Upon that sea the tender moon shone, and over its unvocal waves beguiling perfumes danced. And as I saw therein the lotos-faces vanish, I longed for nets that I might capture them and learn from them the secrets which the moon had brought upon the night. But when the moon went over to the west and the still tide ebbed from the sparkling shore, I saw in that light old spires that the waves almost uncovered, and white columns gay with festoons of green seaweed. And knowing that to this sacred place all the lovers had come, I trembled and wished again to speak with the lotos-faces.

Yet when I saw afar out in the sea a silver cormorant descend from the sky to seek rest on a vast reef, I would fain have questioned him, and asked him of those whom I may yet cherish. This I would have asked him had he not been so far away, but he was very far, and could not be seen at all when he drew nigh that gigantic reef.

So I watched the tide go out under that reclining moon, and saw gleaming the spires, the towers, and the roofs of that ardent, amorous city. And as I watched, my nostrils flared to embrace the enticing perfume of the world's paramours; for truly, in this unplaced and forgotten spot had all the souls of the hopeless romantics gathered for slender sea-nymphs to couple and complete.

Over those pleasures the virtuous moon now lay very low, but the slender nymphs of the sea need no moon to bless by. And as I watched the ripples that told of the twirling of nymphs beneath, I felt a new heat from afar out whither the cormorant had flown, as if my flesh had caught a thrill before my eyes had seen it.
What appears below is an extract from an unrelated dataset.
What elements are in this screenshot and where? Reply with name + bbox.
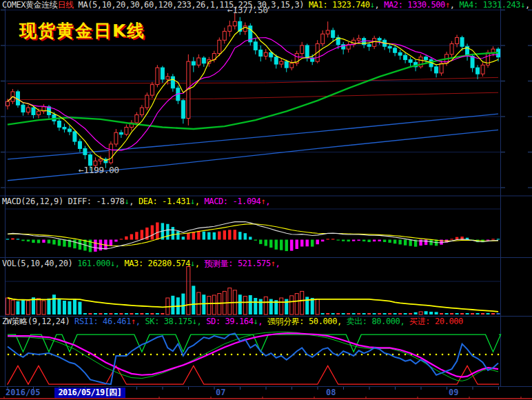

Nor had my flesh trembled without cause, for when I raised my eyes I saw that the waters had ebbed very low, shewing much of the vast reef whose rim I had seen before. And when I saw that this reef was but the pink basalt crown of a wondrous eikon whose ethereal forehead now shone in the dim moonlight and whose grand hooves must grace the picturesque sand miles below, I called and called for the hidden face to rise above the waters, and for the hidden eyes to look at me after the quiet withdrawal of that adoring and guileless golden moon.

And to meet this miraculous thing I plunged gladly and unhesitatingly into the scented shallows where amidst welcoming walls and shell-lined streets slender sea-nymphs champion all the world's lovers.